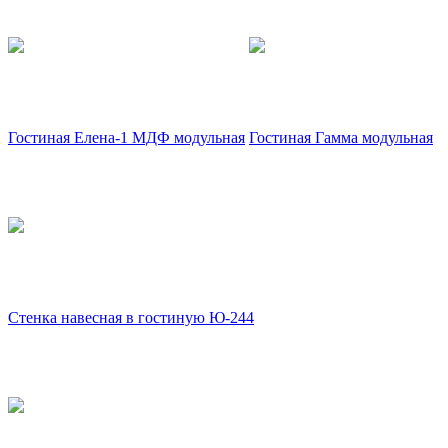
Гостиная Елена-1 МДФ модульная
Гостиная Гамма модульная
Стенка навесная в гостиную Ю-244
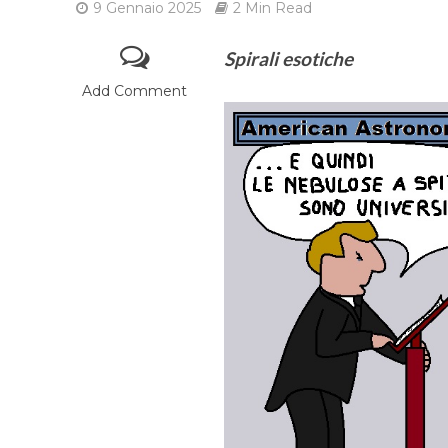
9 Gennaio 2025
2 Min Read
Spirali esotiche
Add Comment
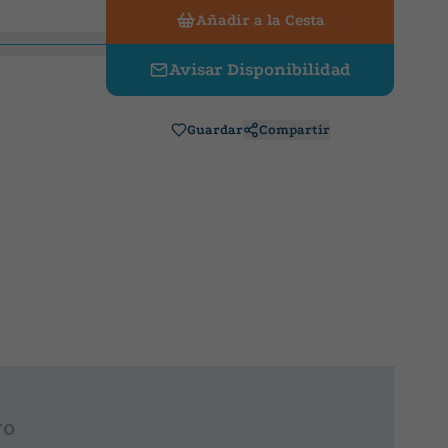
Añadir a la Cesta
Avisar Disponibilidad
Guardar
Compartir
ro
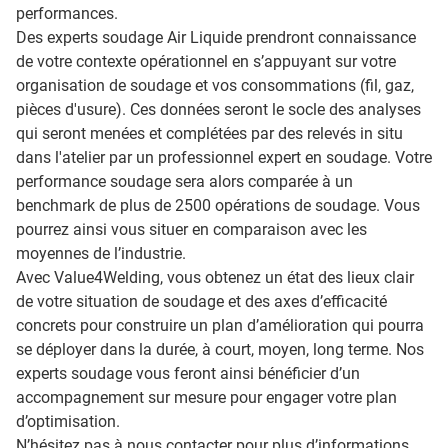
performances.
Des experts soudage Air Liquide prendront connaissance
de votre contexte opérationnel en s’appuyant sur votre
organisation de soudage et vos consommations (fil, gaz,
pièces d'usure). Ces données seront le socle des analyses
qui seront menées et complétées par des relevés in situ
dans l'atelier par un professionnel expert en soudage. Votre
performance soudage sera alors comparée à un
benchmark de plus de 2500 opérations de soudage. Vous
pourrez ainsi vous situer en comparaison avec les
moyennes de l’industrie.
Avec Value4Welding, vous obtenez un état des lieux clair
de votre situation de soudage et des axes d’efficacité
concrets pour construire un plan d’amélioration qui pourra
se déployer dans la durée, à court, moyen, long terme. Nos
experts soudage vous feront ainsi bénéficier d’un
accompagnement sur mesure pour engager votre plan
d’optimisation.
N’hésitez pas à nous contacter pour plus d’informations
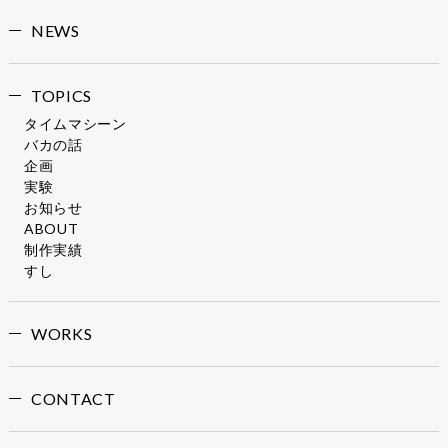
NEWS
TOPICS
タイムマシーン
バカの話
企画
実験
お知らせ
ABOUT
制作実績
すし
WORKS
CONTACT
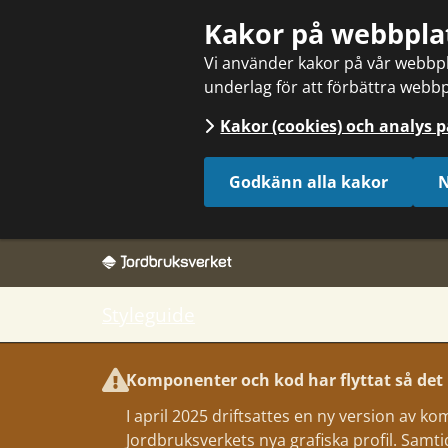
Sök
Kakor på webbpla
Vi använder kakor på vår webbpla
underlag för att förbättra webbp
Kakor (cookies) och analys 
Godkänn alla kakor
N
Styleguide
Komponenter och kod har flyttat så det k
I april 2025 driftsattes en ny version av 
Jordbruksverkets nya grafiska profil. Samtidig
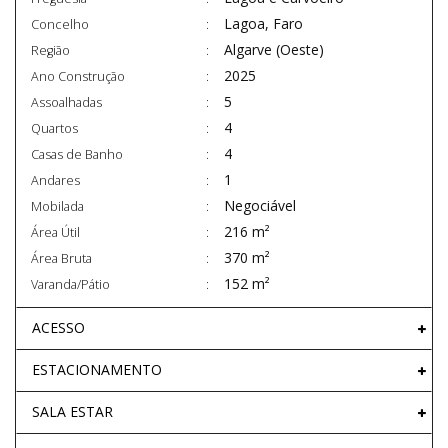
Lagoa, Faro
Concelho
Algarve (Oeste)
Região
2025
Ano Construção
5
Assoalhadas
4
Quartos
4
Casas de Banho
1
Andares
Negociável
Mobilada
216 m²
Área Útil
370 m²
Área Bruta
152 m²
Varanda/Pátio
ACESSO
ESTACIONAMENTO
SALA ESTAR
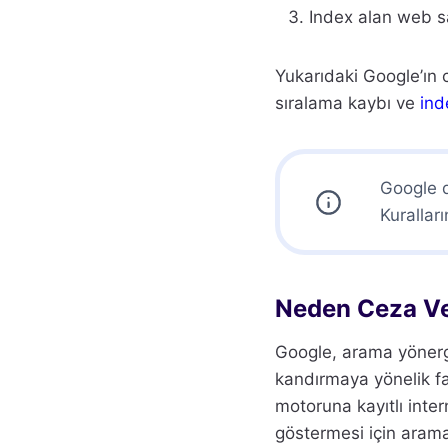
Index alan web sa
Yukarıdaki Google’ın c
sıralama kaybı ve
ind
Google
Kurallar
Neden Ceza Ve
Google, arama yönergel
kandırmaya yönelik faa
motoruna kayıtlı inter
göstermesi için aram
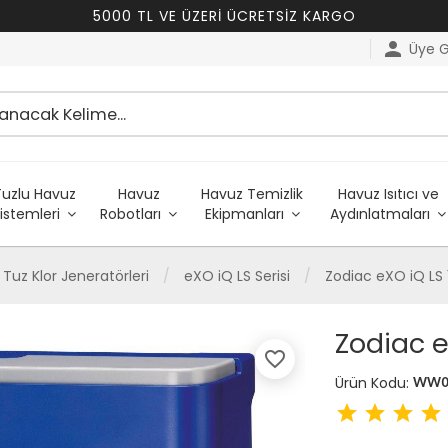
5000 TL VE ÜZERİ ÜCRETSİZ KARGO
person
Üye Gi
Tuzlu Havuz
Havuz
Havuz Temizlik
Havuz Isıtıcı ve
istemleri
Robotları
Ekipmanları
Aydınlatmaları
Tuz Klor Jeneratörleri
eXO iQ LS Serisi
Zodiac eXO iQ LS 
Zodiac e
favorite_border
Ürün Kodu:
WW0
star
star
star
star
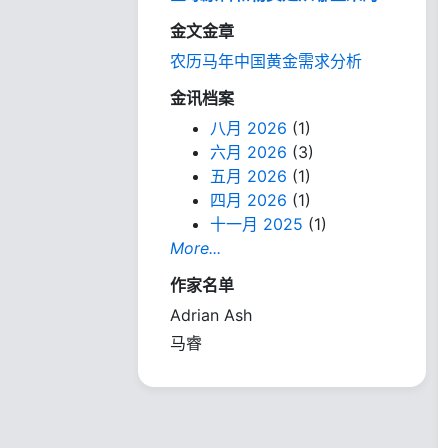
金文金章
农历马年中国黄金需求分析
金讯档案
八月 2026
(1)
六月 2026
(3)
五月 2026
(1)
四月 2026
(1)
十一月 2025
(1)
More...
作家名单
Adrian Ash
马睿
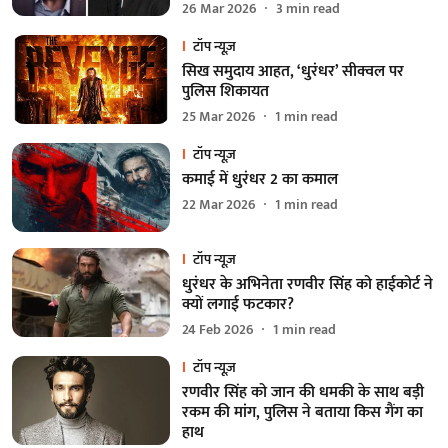
26 Mar 2026
3
min read
टॉप न्यूज़
सिख समुदाय आहत, ‘धुरंधर’ सीक्वल पर
पुलिस शिकायत
25 Mar 2026
1
min read
टॉप न्यूज़
कमाई में धुरंधर 2 का कमाल
22 Mar 2026
1
min read
टॉप न्यूज़
धुरंधर के अभिनेता रणवीर सिंह को हाईकोर्ट ने
क्यों लगाई फटकार?
24 Feb 2026
1
min read
टॉप न्यूज़
रणवीर सिंह को जान की धमकी के साथ बड़ी
रकम की मांग, पुलिस ने बताया किस गैंग का
हाथ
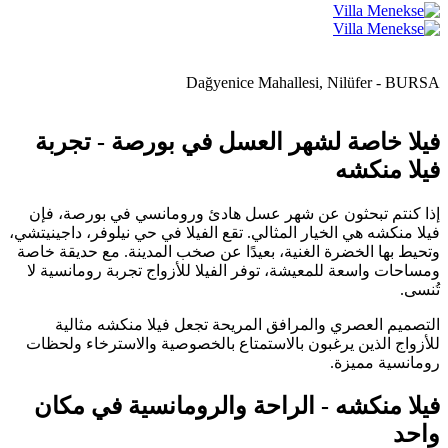
Dağyenice Mahallesi, Nilüfer - BURSA
فيلا خاصة لشهر العسل في بورصة - تجربة
فيلا منكشه
إذا كنتم تبحثون عن شهر عسل هادئ ورومانسي في بورصة، فإن
فيلا منكشه هي الخيار المثالي. تقع الفيلا في حي نيلوفر، داجينيتشي،
وتحيط بها الخضرة الغنية، بعيدًا عن صخب المدينة. مع حديقة خاصة
ومساحات واسعة للمعيشة، توفر الفيلا للأزواج تجربة رومانسية لا
تُنسى.
التصميم العصري والمرافق المريحة تجعل فيلا منكشه مثالية
للأزواج الذين يرغبون بالاستمتاع بالخصوصية والاسترخاء ولحظات
رومانسية مميزة.
فيلا منكشه - الراحة والرومانسية في مكان
واحد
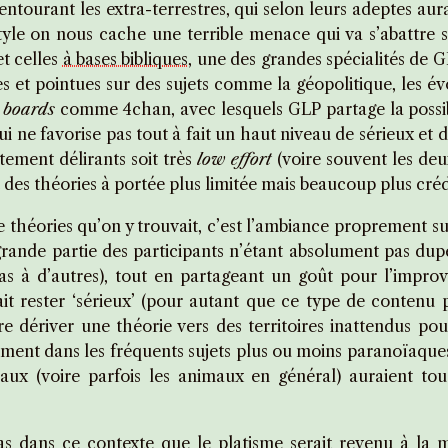
tourant les extra-terrestres, qui selon leurs adeptes aur
yle on nous cache une terrible menace qui va s’abattre s
t celles
à bases bibliques
, une des grandes spécialités de 
ses et pointues sur des sujets comme la géopolitique, les év
 boards
comme 4chan, avec lesquels GLP partage la possibil
 ne favorise pas tout à fait un haut niveau de sérieux et d
tement délirants soit très
low effort
(voire souvent les deux
t des théories à portée plus limitée mais beaucoup plus créd
théories qu’on y trouvait, c’est l’ambiance proprement sur
nde partie des participants n’étant absolument pas dupes 
s à d’autres), tout en partageant un goût pour l’improv
llait rester ‘sérieux’ (pour autant que ce type de contenu 
e dériver une théorie vers des territoires inattendus pou
ent dans les fréquents sujets plus ou moins paranoïaques 
seaux (voire parfois les animaux en général) auraient t
pas dans ce contexte que
le platisme
serait
revenu à la 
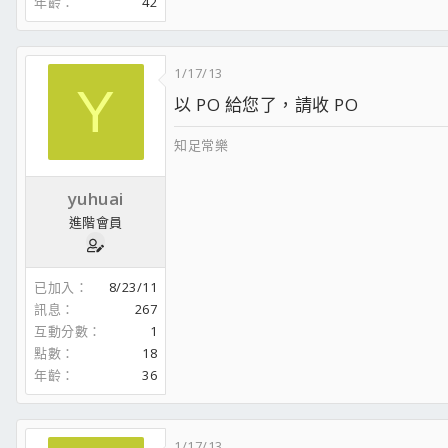
年齡
42
1/17/13
Y
以 PO 給您了，請收 PO
知足常樂
yuhuai
進階會員
已加入
8/23/11
訊息
267
互動分數
1
點數
18
年齡
36
1/17/13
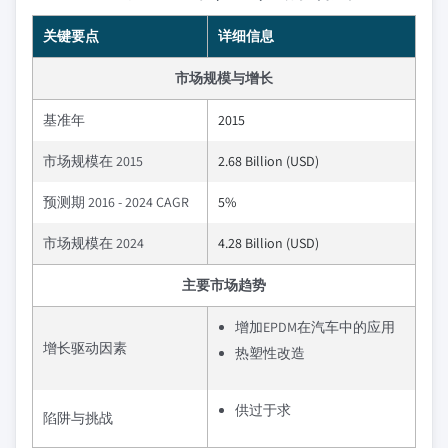
关键要点
详细信息
市场规模与增长
基准年
2015
市场规模在 2015
2.68 Billion (USD)
预测期 2016 - 2024 CAGR
5%
市场规模在 2024
4.28 Billion (USD)
主要市场趋势
增加EPDM在汽车中的应用
增长驱动因素
热塑性改造
供过于求
陷阱与挑战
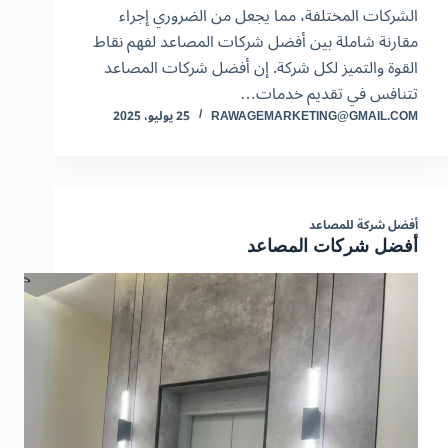
الشركات المختلفة، مما يجعل من الضروري إجراء
مقارنة شاملة بين أفضل شركات المصاعد لفهم نقاط
القوة والتميز لكل شركة. إن أفضل شركات المصاعد
تتنافس في تقديم خدمات…
RAWAGEMARKETING@GMAIL.COM
25 يوليو، 2025
أفضل شركة للمصاعد
أفضل شركات المصاعد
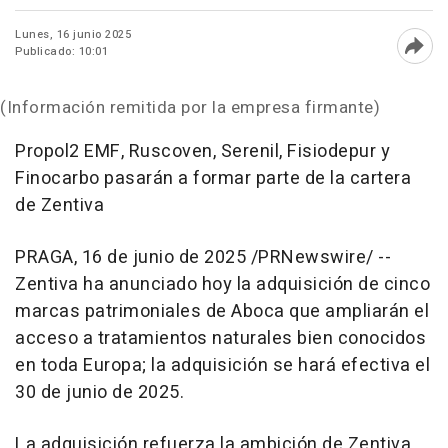
Lunes, 16 junio 2025
Publicado: 10:01
Abri
(Información remitida por la empresa firmante)
Propol2 EMF, Ruscoven, Serenil, Fisiodepur y
Finocarbo pasarán a formar parte de la cartera
de Zentiva
PRAGA
,
16 de junio de 2025
/PRNewswire/ --
Zentiva ha anunciado hoy la adquisición de cinco
marcas patrimoniales de Aboca que ampliarán el
acceso a tratamientos naturales bien conocidos
en toda Europa; la adquisición se hará efectiva el
30 de junio de 2025.
La adquisición refuerza la ambición de Zentiva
********
| Required work |
For the data above, set down exactly the lines from the line with "comme 4chan, avec" to the line with "أفضل شركة للمصاعد", both included, leaving pictures out.

| Result |
comme 4chan, avec lesquels GLP partage la possibil
 ne favorise pas tout à fait un haut niveau de sérieux et d
tement délirants soit très
low effort
(voire souvent les deux
t des théories à portée plus limitée mais beaucoup plus créd
théories qu’on y trouvait, c’est l’ambiance proprement sur
nde partie des participants n’étant absolument pas dupes 
s à d’autres), tout en partageant un goût pour l’improv
llait rester ‘sérieux’ (pour autant que ce type de contenu 
e dériver une théorie vers des territoires inattendus pou
ent dans les fréquents sujets plus ou moins paranoïaques 
seaux (voire parfois les animaux en général) auraient t
pas dans ce contexte que
le platisme
serait
revenu à la 
年齡
42
1/17/13
Y
以 PO 給您了，請收 PO
知足常樂
yuhuai
進階會員
已加入
8/23/11
訊息
267
互動分數
1
點數
18
年齡
36
1/17/13
关键要点
详细信息
市场规模与增长
基准年
2015
市场规模在 2015
2.68 Billion (USD)
预测期 2016 - 2024 CAGR
5%
市场规模在 2024
4.28 Billion (USD)
主要市场趋势
增加EPDM在汽车中的应用
增长驱动因素
热塑性改造
供过于求
陷阱与挑战
الشركات المختلفة، مما يجعل من الضروري إجراء
مقارنة شاملة بين أفضل شركات المصاعد لفهم نقاط
القوة والتميز لكل شركة. إن أفضل شركات المصاعد
تتنافس في تقديم خدمات…
RAWAGEMARKETING@GMAIL.COM
25 يوليو، 2025
أفضل شركة للمصاعد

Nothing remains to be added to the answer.